17 Mar
Lembro que em pelo menos um post anterior eu comentei sobre o Infinitest.
O Infinitest é uma ferramenta que roda seus testes unitários a cada vez que você salva algum arquivo. Mas ele não roda todos. Roda apenas os que são afetados pela modificação que você fez.
Isso é muito legal porque reduz muito o tempo de feedback. Imaginem, a cada vez que você salva o arquivo, teria que rodar todos os testes unitários (em geral é meio difícil saber se uma modificação afetou um teste ou não), o que pode demorar vários segundos em um projeto saudável. O infinitest te dá feedback quase instantâneo.

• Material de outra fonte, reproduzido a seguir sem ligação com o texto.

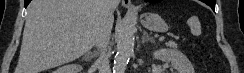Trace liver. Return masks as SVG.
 Segmentation results:
<instances>
[{
    "mask_svg": "<svg viewBox=\"0 0 244 73\" xmlns=\"http://www.w3.org/2000/svg\"><path fill=\"white\" fill-rule=\"evenodd\" d=\"M99 16L100 0H32L15 73H40L83 56L95 44Z\"/></svg>",
    "mask_w": 244,
    "mask_h": 73,
    "instance_id": "6515ba94",
    "label": "liver"
}]
</instances>
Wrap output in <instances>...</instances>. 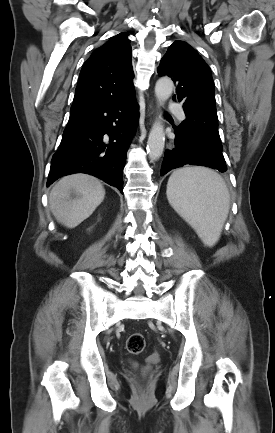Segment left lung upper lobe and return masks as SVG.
I'll return each instance as SVG.
<instances>
[{
    "mask_svg": "<svg viewBox=\"0 0 275 433\" xmlns=\"http://www.w3.org/2000/svg\"><path fill=\"white\" fill-rule=\"evenodd\" d=\"M158 73L174 80L178 100L183 102L187 118L176 130L195 137L217 165L227 168L218 132L214 83L209 66L188 43L175 41L161 59Z\"/></svg>",
    "mask_w": 275,
    "mask_h": 433,
    "instance_id": "left-lung-upper-lobe-1",
    "label": "left lung upper lobe"
}]
</instances>
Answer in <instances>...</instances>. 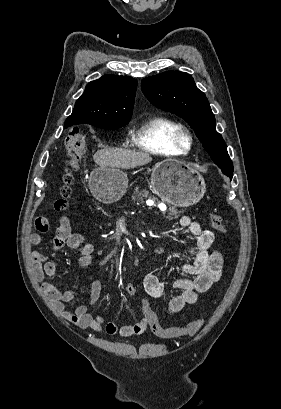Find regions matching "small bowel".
Instances as JSON below:
<instances>
[{
  "label": "small bowel",
  "mask_w": 281,
  "mask_h": 409,
  "mask_svg": "<svg viewBox=\"0 0 281 409\" xmlns=\"http://www.w3.org/2000/svg\"><path fill=\"white\" fill-rule=\"evenodd\" d=\"M46 221L45 215H38L34 226H29V244L38 245L42 242L41 235H49L50 224ZM179 224L193 236V243L190 247L192 261L182 268L188 274V277L178 279L174 283L175 288L180 290V293L167 304L166 310L169 315H176L186 305L196 303L198 295L206 292L220 279L223 269L221 252L218 250L209 251L214 241L212 231L203 228L189 216H182ZM65 247L80 254L78 263L81 268H85L90 264L94 245L87 242L82 234L73 232L69 219L63 216L56 229L51 250L58 251ZM31 257L35 264L36 277L42 283L45 295L55 304L64 319L82 329H92L109 335L129 337L141 334L147 327H150L153 320H157L155 312L145 300L141 301L144 317L131 325L119 326L115 322H106L99 315L91 314L90 307L98 302L102 291V284L97 279L91 282L90 292L86 296V303L79 305L71 312L67 309V306L78 293L73 289L61 290L45 280V276L54 277L57 275L59 272L58 264L49 261L48 254L41 250H34ZM143 288L152 297L162 296L165 290L163 282L155 272H150L144 277ZM125 292L129 296H135L137 294L136 286L127 284Z\"/></svg>",
  "instance_id": "obj_1"
}]
</instances>
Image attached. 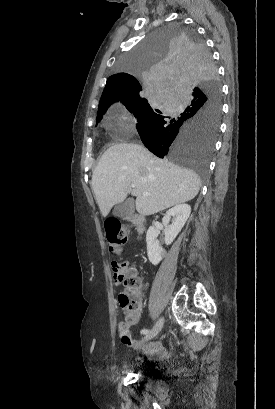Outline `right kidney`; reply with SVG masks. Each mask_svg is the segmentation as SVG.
Returning <instances> with one entry per match:
<instances>
[{
	"instance_id": "obj_1",
	"label": "right kidney",
	"mask_w": 275,
	"mask_h": 409,
	"mask_svg": "<svg viewBox=\"0 0 275 409\" xmlns=\"http://www.w3.org/2000/svg\"><path fill=\"white\" fill-rule=\"evenodd\" d=\"M190 205H176L167 211L162 219V227H164L165 245H171L176 239L178 233L183 229L188 217H190ZM172 219V225H169ZM159 235V229L149 227L146 235L147 255L152 265H158L166 255L165 249L159 245L156 237Z\"/></svg>"
}]
</instances>
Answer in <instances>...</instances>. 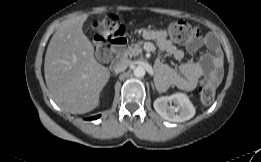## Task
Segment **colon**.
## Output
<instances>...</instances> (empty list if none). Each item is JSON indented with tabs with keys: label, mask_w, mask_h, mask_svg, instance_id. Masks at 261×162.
Returning <instances> with one entry per match:
<instances>
[{
	"label": "colon",
	"mask_w": 261,
	"mask_h": 162,
	"mask_svg": "<svg viewBox=\"0 0 261 162\" xmlns=\"http://www.w3.org/2000/svg\"><path fill=\"white\" fill-rule=\"evenodd\" d=\"M96 42V55L101 60H109L112 57V46L126 42L125 27L117 14L109 13L93 24ZM170 38L180 44L196 39L200 29L184 20H174L167 28ZM216 82L210 78H204L199 85L201 102L210 104L214 99Z\"/></svg>",
	"instance_id": "5ec220e1"
}]
</instances>
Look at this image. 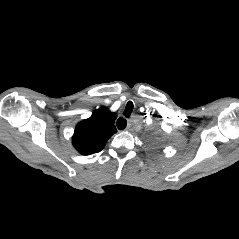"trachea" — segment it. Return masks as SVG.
Segmentation results:
<instances>
[{
  "label": "trachea",
  "instance_id": "1",
  "mask_svg": "<svg viewBox=\"0 0 239 239\" xmlns=\"http://www.w3.org/2000/svg\"><path fill=\"white\" fill-rule=\"evenodd\" d=\"M132 110H133V103L131 101H129L127 104H126V107H125V110H124V116L125 117H130L131 113H132Z\"/></svg>",
  "mask_w": 239,
  "mask_h": 239
}]
</instances>
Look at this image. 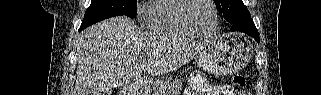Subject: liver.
<instances>
[{
  "label": "liver",
  "instance_id": "liver-1",
  "mask_svg": "<svg viewBox=\"0 0 321 95\" xmlns=\"http://www.w3.org/2000/svg\"><path fill=\"white\" fill-rule=\"evenodd\" d=\"M205 44L141 32L125 16L104 20L77 38L73 95H111L115 85L139 81L142 72L158 76L175 71L193 59Z\"/></svg>",
  "mask_w": 321,
  "mask_h": 95
}]
</instances>
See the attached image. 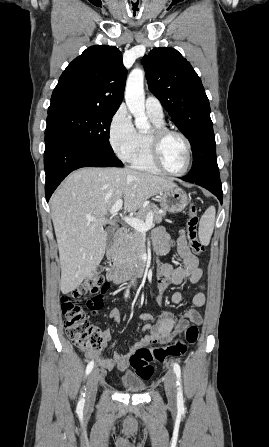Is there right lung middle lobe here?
<instances>
[{"label":"right lung middle lobe","mask_w":269,"mask_h":447,"mask_svg":"<svg viewBox=\"0 0 269 447\" xmlns=\"http://www.w3.org/2000/svg\"><path fill=\"white\" fill-rule=\"evenodd\" d=\"M117 110L65 109L48 113L47 128L112 152L108 140L110 123Z\"/></svg>","instance_id":"dd1d6c3e"}]
</instances>
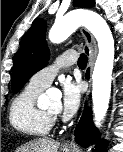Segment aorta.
<instances>
[{
  "label": "aorta",
  "mask_w": 123,
  "mask_h": 152,
  "mask_svg": "<svg viewBox=\"0 0 123 152\" xmlns=\"http://www.w3.org/2000/svg\"><path fill=\"white\" fill-rule=\"evenodd\" d=\"M80 26H85L98 42L99 51L92 74V100L94 122L100 127L108 110L115 53L114 38L108 24L95 12L73 11L55 21L48 37L52 43H61ZM49 98L50 94L44 98L45 104Z\"/></svg>",
  "instance_id": "obj_1"
}]
</instances>
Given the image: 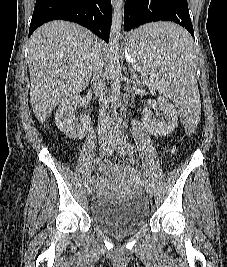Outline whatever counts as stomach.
I'll use <instances>...</instances> for the list:
<instances>
[{
    "label": "stomach",
    "instance_id": "stomach-1",
    "mask_svg": "<svg viewBox=\"0 0 227 267\" xmlns=\"http://www.w3.org/2000/svg\"><path fill=\"white\" fill-rule=\"evenodd\" d=\"M126 38H129V36H127ZM125 55H126V58L127 60L133 65V67L139 69V63H133V59L131 58V55H128V51H127V47L125 49Z\"/></svg>",
    "mask_w": 227,
    "mask_h": 267
}]
</instances>
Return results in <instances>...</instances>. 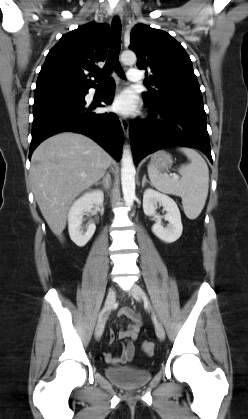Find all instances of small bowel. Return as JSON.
<instances>
[{"label": "small bowel", "instance_id": "c3829d8e", "mask_svg": "<svg viewBox=\"0 0 248 419\" xmlns=\"http://www.w3.org/2000/svg\"><path fill=\"white\" fill-rule=\"evenodd\" d=\"M118 316L126 319L128 323L121 328L116 334L113 330H109L108 339L114 341L116 337L123 341V348L119 355L106 352L104 354L105 361L111 365L119 366L130 362L136 352L134 342L138 338L141 328V316L138 312L130 307H123L119 310Z\"/></svg>", "mask_w": 248, "mask_h": 419}]
</instances>
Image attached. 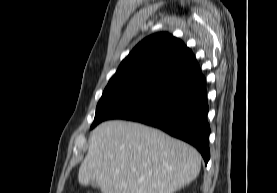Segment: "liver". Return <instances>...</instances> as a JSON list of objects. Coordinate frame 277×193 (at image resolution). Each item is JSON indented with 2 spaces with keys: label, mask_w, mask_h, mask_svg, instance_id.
Instances as JSON below:
<instances>
[{
  "label": "liver",
  "mask_w": 277,
  "mask_h": 193,
  "mask_svg": "<svg viewBox=\"0 0 277 193\" xmlns=\"http://www.w3.org/2000/svg\"><path fill=\"white\" fill-rule=\"evenodd\" d=\"M201 168L195 148L139 123L107 121L91 133L78 181L102 193H174Z\"/></svg>",
  "instance_id": "1"
}]
</instances>
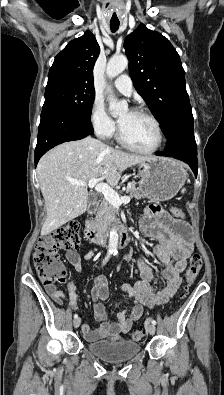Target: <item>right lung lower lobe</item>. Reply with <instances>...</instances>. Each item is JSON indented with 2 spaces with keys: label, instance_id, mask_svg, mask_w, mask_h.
<instances>
[{
  "label": "right lung lower lobe",
  "instance_id": "1",
  "mask_svg": "<svg viewBox=\"0 0 224 395\" xmlns=\"http://www.w3.org/2000/svg\"><path fill=\"white\" fill-rule=\"evenodd\" d=\"M92 134L90 120L53 105L44 104L35 149V166L40 157L54 146Z\"/></svg>",
  "mask_w": 224,
  "mask_h": 395
}]
</instances>
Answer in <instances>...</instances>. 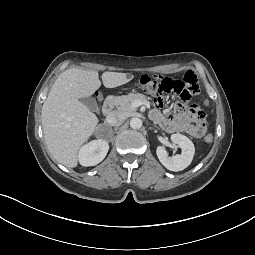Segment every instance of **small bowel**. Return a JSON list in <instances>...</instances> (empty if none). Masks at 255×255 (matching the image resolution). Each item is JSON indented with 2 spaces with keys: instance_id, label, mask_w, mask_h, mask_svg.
Returning a JSON list of instances; mask_svg holds the SVG:
<instances>
[{
  "instance_id": "small-bowel-1",
  "label": "small bowel",
  "mask_w": 255,
  "mask_h": 255,
  "mask_svg": "<svg viewBox=\"0 0 255 255\" xmlns=\"http://www.w3.org/2000/svg\"><path fill=\"white\" fill-rule=\"evenodd\" d=\"M152 117L170 133L180 132L193 138H200L206 131V126L198 122L194 114L188 113L182 107H178L173 116L163 115L158 110H154Z\"/></svg>"
}]
</instances>
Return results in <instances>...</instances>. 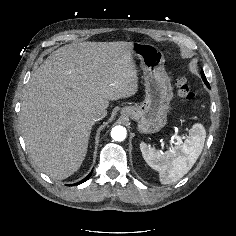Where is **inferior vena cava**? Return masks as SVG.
Returning a JSON list of instances; mask_svg holds the SVG:
<instances>
[{
    "instance_id": "inferior-vena-cava-1",
    "label": "inferior vena cava",
    "mask_w": 236,
    "mask_h": 236,
    "mask_svg": "<svg viewBox=\"0 0 236 236\" xmlns=\"http://www.w3.org/2000/svg\"><path fill=\"white\" fill-rule=\"evenodd\" d=\"M107 112L104 109L95 108L90 112V118L96 122L103 119L106 116Z\"/></svg>"
}]
</instances>
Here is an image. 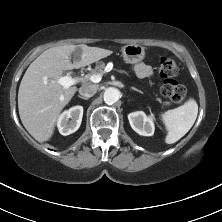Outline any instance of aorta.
I'll list each match as a JSON object with an SVG mask.
<instances>
[{
	"label": "aorta",
	"instance_id": "aorta-1",
	"mask_svg": "<svg viewBox=\"0 0 222 222\" xmlns=\"http://www.w3.org/2000/svg\"><path fill=\"white\" fill-rule=\"evenodd\" d=\"M104 101L107 104L116 103L120 97V91L117 88L109 87L104 92Z\"/></svg>",
	"mask_w": 222,
	"mask_h": 222
}]
</instances>
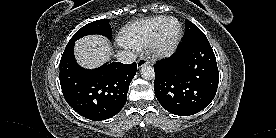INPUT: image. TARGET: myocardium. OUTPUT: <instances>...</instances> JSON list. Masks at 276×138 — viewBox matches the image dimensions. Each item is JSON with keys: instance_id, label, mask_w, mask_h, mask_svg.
Masks as SVG:
<instances>
[{"instance_id": "f54148a6", "label": "myocardium", "mask_w": 276, "mask_h": 138, "mask_svg": "<svg viewBox=\"0 0 276 138\" xmlns=\"http://www.w3.org/2000/svg\"><path fill=\"white\" fill-rule=\"evenodd\" d=\"M176 21L178 24V32L175 37L169 42L164 43L162 40L164 29L168 22ZM183 36V28L181 22L175 17H167L157 28L153 38L149 43V54L152 58H166L172 55L177 49Z\"/></svg>"}]
</instances>
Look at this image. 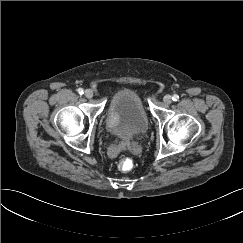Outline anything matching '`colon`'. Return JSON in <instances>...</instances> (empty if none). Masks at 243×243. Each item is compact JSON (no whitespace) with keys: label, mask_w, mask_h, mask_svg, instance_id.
Segmentation results:
<instances>
[{"label":"colon","mask_w":243,"mask_h":243,"mask_svg":"<svg viewBox=\"0 0 243 243\" xmlns=\"http://www.w3.org/2000/svg\"><path fill=\"white\" fill-rule=\"evenodd\" d=\"M133 166H134L133 161L129 158L122 159L118 164V168L122 172H128L132 170Z\"/></svg>","instance_id":"obj_1"}]
</instances>
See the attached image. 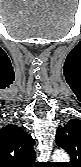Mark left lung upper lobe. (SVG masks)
I'll return each mask as SVG.
<instances>
[{"mask_svg": "<svg viewBox=\"0 0 81 167\" xmlns=\"http://www.w3.org/2000/svg\"><path fill=\"white\" fill-rule=\"evenodd\" d=\"M56 144L70 155L67 166L77 167L81 162V120L71 119L56 131Z\"/></svg>", "mask_w": 81, "mask_h": 167, "instance_id": "5c2ea615", "label": "left lung upper lobe"}]
</instances>
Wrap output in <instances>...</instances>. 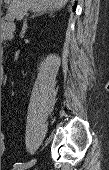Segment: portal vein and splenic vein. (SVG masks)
Instances as JSON below:
<instances>
[{
	"label": "portal vein and splenic vein",
	"mask_w": 109,
	"mask_h": 170,
	"mask_svg": "<svg viewBox=\"0 0 109 170\" xmlns=\"http://www.w3.org/2000/svg\"><path fill=\"white\" fill-rule=\"evenodd\" d=\"M14 14L11 11H8V13L6 14V19L7 20H14Z\"/></svg>",
	"instance_id": "obj_1"
}]
</instances>
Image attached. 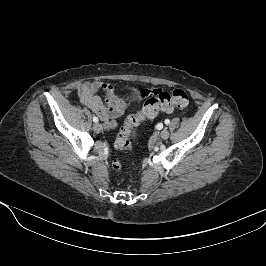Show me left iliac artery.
<instances>
[{
    "instance_id": "obj_1",
    "label": "left iliac artery",
    "mask_w": 266,
    "mask_h": 266,
    "mask_svg": "<svg viewBox=\"0 0 266 266\" xmlns=\"http://www.w3.org/2000/svg\"><path fill=\"white\" fill-rule=\"evenodd\" d=\"M170 123V120L169 119H166L165 120V124L168 125Z\"/></svg>"
}]
</instances>
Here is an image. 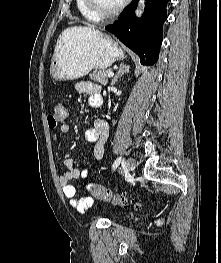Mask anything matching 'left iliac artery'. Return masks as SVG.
I'll list each match as a JSON object with an SVG mask.
<instances>
[{
    "mask_svg": "<svg viewBox=\"0 0 221 263\" xmlns=\"http://www.w3.org/2000/svg\"><path fill=\"white\" fill-rule=\"evenodd\" d=\"M122 161H123L122 157L117 158L113 164V167H112L113 170H115Z\"/></svg>",
    "mask_w": 221,
    "mask_h": 263,
    "instance_id": "left-iliac-artery-1",
    "label": "left iliac artery"
}]
</instances>
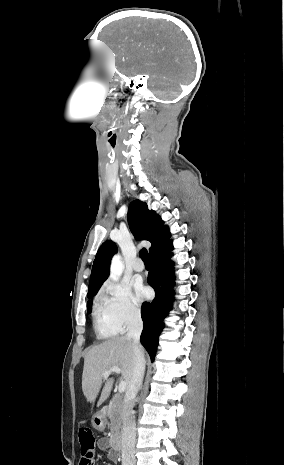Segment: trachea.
<instances>
[{"label":"trachea","instance_id":"trachea-1","mask_svg":"<svg viewBox=\"0 0 284 465\" xmlns=\"http://www.w3.org/2000/svg\"><path fill=\"white\" fill-rule=\"evenodd\" d=\"M139 256L143 260L145 265H150L149 256H148V252H147L146 248H142V250H140Z\"/></svg>","mask_w":284,"mask_h":465}]
</instances>
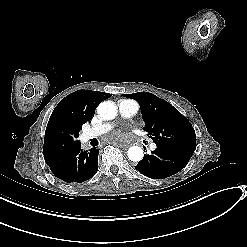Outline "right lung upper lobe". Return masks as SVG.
Returning a JSON list of instances; mask_svg holds the SVG:
<instances>
[{"instance_id":"obj_1","label":"right lung upper lobe","mask_w":247,"mask_h":247,"mask_svg":"<svg viewBox=\"0 0 247 247\" xmlns=\"http://www.w3.org/2000/svg\"><path fill=\"white\" fill-rule=\"evenodd\" d=\"M110 96L105 92L78 90L63 98L48 121L43 151H48L58 141L78 136L82 125L93 117L98 104Z\"/></svg>"}]
</instances>
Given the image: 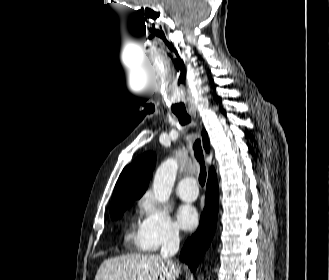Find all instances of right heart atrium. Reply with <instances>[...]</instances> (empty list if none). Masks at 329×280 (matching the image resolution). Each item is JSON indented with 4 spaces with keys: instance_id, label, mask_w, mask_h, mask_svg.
Here are the masks:
<instances>
[{
    "instance_id": "d8ad5b80",
    "label": "right heart atrium",
    "mask_w": 329,
    "mask_h": 280,
    "mask_svg": "<svg viewBox=\"0 0 329 280\" xmlns=\"http://www.w3.org/2000/svg\"><path fill=\"white\" fill-rule=\"evenodd\" d=\"M140 208L143 212L140 233L147 250L156 251L179 240V228L172 221L167 209L159 205L151 195H145L141 199Z\"/></svg>"
}]
</instances>
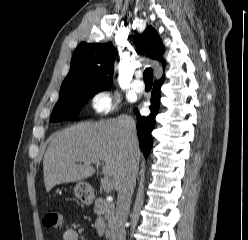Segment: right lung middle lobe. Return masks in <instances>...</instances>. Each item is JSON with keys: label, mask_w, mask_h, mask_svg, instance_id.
Here are the masks:
<instances>
[{"label": "right lung middle lobe", "mask_w": 248, "mask_h": 240, "mask_svg": "<svg viewBox=\"0 0 248 240\" xmlns=\"http://www.w3.org/2000/svg\"><path fill=\"white\" fill-rule=\"evenodd\" d=\"M102 90L104 89L69 88L60 92L59 100L52 111L50 122L76 120L81 106Z\"/></svg>", "instance_id": "1"}]
</instances>
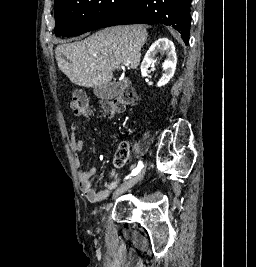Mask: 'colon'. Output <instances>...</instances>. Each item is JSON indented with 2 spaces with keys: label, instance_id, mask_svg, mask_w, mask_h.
<instances>
[{
  "label": "colon",
  "instance_id": "colon-1",
  "mask_svg": "<svg viewBox=\"0 0 256 267\" xmlns=\"http://www.w3.org/2000/svg\"><path fill=\"white\" fill-rule=\"evenodd\" d=\"M136 100L134 91L130 88L122 90L117 97L109 98L101 102V111L105 115H115L124 112L125 108L133 104ZM70 106L72 112L80 117L89 115L91 104L89 98L82 91H74L71 94ZM128 157L127 146H121L116 154V163L123 164Z\"/></svg>",
  "mask_w": 256,
  "mask_h": 267
}]
</instances>
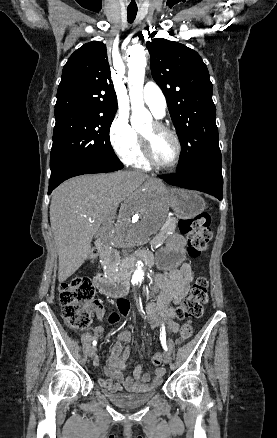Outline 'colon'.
I'll return each instance as SVG.
<instances>
[{"label": "colon", "instance_id": "5ec220e1", "mask_svg": "<svg viewBox=\"0 0 277 438\" xmlns=\"http://www.w3.org/2000/svg\"><path fill=\"white\" fill-rule=\"evenodd\" d=\"M211 217L203 212L194 218H182L179 228L182 235L187 237V252L190 257L198 258L205 250L211 239ZM88 261L98 259L97 250L86 254ZM208 281L206 278L195 279L190 286L189 294L184 299L178 313L186 320L194 319L203 312L204 305L208 302ZM94 287L87 276L72 277L60 285V305L62 315L67 319L73 329L82 330L91 322L94 306L92 297ZM193 327L190 323H184L179 330L178 343H183L191 336ZM154 365L163 363V356L157 353L153 356Z\"/></svg>", "mask_w": 277, "mask_h": 438}]
</instances>
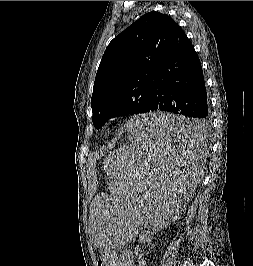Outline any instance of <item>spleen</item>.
I'll return each mask as SVG.
<instances>
[{
	"label": "spleen",
	"mask_w": 253,
	"mask_h": 266,
	"mask_svg": "<svg viewBox=\"0 0 253 266\" xmlns=\"http://www.w3.org/2000/svg\"><path fill=\"white\" fill-rule=\"evenodd\" d=\"M178 111H147L129 117L117 153H111V207H92L93 246L134 248L139 229H165L191 203L188 192L202 175L205 123ZM140 210H144L141 215Z\"/></svg>",
	"instance_id": "3e777b00"
}]
</instances>
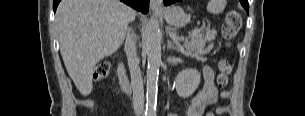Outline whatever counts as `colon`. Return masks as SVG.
Wrapping results in <instances>:
<instances>
[{
	"mask_svg": "<svg viewBox=\"0 0 305 116\" xmlns=\"http://www.w3.org/2000/svg\"><path fill=\"white\" fill-rule=\"evenodd\" d=\"M241 28V17L236 11H229L226 16L222 26V35L226 41H231L239 32ZM219 74L217 76V85L220 88H224L228 85V77L233 70L232 64L226 60L222 59L218 65ZM110 71V65L107 62L98 63L93 71V79L95 81L101 80L108 76Z\"/></svg>",
	"mask_w": 305,
	"mask_h": 116,
	"instance_id": "5ec220e1",
	"label": "colon"
}]
</instances>
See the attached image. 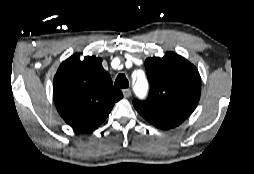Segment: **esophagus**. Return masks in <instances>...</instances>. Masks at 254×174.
<instances>
[{"mask_svg":"<svg viewBox=\"0 0 254 174\" xmlns=\"http://www.w3.org/2000/svg\"><path fill=\"white\" fill-rule=\"evenodd\" d=\"M123 95L125 98H129L131 96V90L130 89H123Z\"/></svg>","mask_w":254,"mask_h":174,"instance_id":"34e87169","label":"esophagus"}]
</instances>
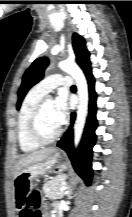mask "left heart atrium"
Instances as JSON below:
<instances>
[{
    "label": "left heart atrium",
    "mask_w": 132,
    "mask_h": 217,
    "mask_svg": "<svg viewBox=\"0 0 132 217\" xmlns=\"http://www.w3.org/2000/svg\"><path fill=\"white\" fill-rule=\"evenodd\" d=\"M53 102L55 119L57 124L60 126L65 122L68 115L67 97L64 93H61Z\"/></svg>",
    "instance_id": "39dd6f15"
}]
</instances>
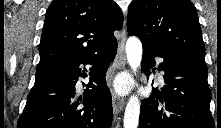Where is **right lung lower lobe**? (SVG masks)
<instances>
[{"instance_id":"98d812e1","label":"right lung lower lobe","mask_w":221,"mask_h":128,"mask_svg":"<svg viewBox=\"0 0 221 128\" xmlns=\"http://www.w3.org/2000/svg\"><path fill=\"white\" fill-rule=\"evenodd\" d=\"M117 41L89 56H75L37 71L18 128H110L113 110L105 74ZM90 65V71L80 65ZM90 76L82 96L75 85Z\"/></svg>"}]
</instances>
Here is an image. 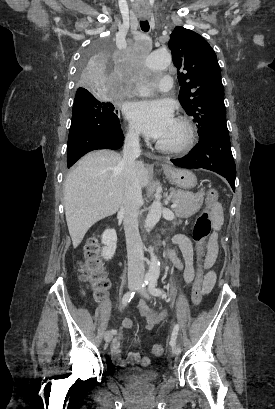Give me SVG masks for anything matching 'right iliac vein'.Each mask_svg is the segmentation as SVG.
Here are the masks:
<instances>
[{"mask_svg":"<svg viewBox=\"0 0 275 409\" xmlns=\"http://www.w3.org/2000/svg\"><path fill=\"white\" fill-rule=\"evenodd\" d=\"M139 286V283L136 281H131L128 283V287L130 290H134ZM113 338V335L110 331H106V333L104 334V340L106 343H109Z\"/></svg>","mask_w":275,"mask_h":409,"instance_id":"1","label":"right iliac vein"}]
</instances>
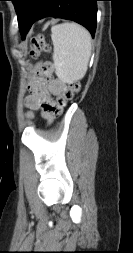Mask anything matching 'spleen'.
Segmentation results:
<instances>
[{"label":"spleen","instance_id":"1","mask_svg":"<svg viewBox=\"0 0 133 253\" xmlns=\"http://www.w3.org/2000/svg\"><path fill=\"white\" fill-rule=\"evenodd\" d=\"M53 62L57 77L64 83L82 79L91 56V35L76 23L52 27Z\"/></svg>","mask_w":133,"mask_h":253}]
</instances>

Outra coisa muito legal é que ele coloca um marcador de erro (sabe a marcação de erro de compilação do eclipse? pois é.) no teste que falhou ou onde foi lançada a exceção que impediu a execução do teste. Nem preciso dizer o quanto isso facilita para encontrar o problema.
A primeira versão (3.X) que usei dele, foi durante o desenvolvimento do Mirror. Na época era meio complicado colocar ele para rodar e tinha uns bugs meio estranhos (testes em loop infinito ficavam rodando eternamente). A versão atual (4.X) possui plugins para Eclipse e IntelliJ.
Vale muito a pena, em especial se você quer aprender TDD.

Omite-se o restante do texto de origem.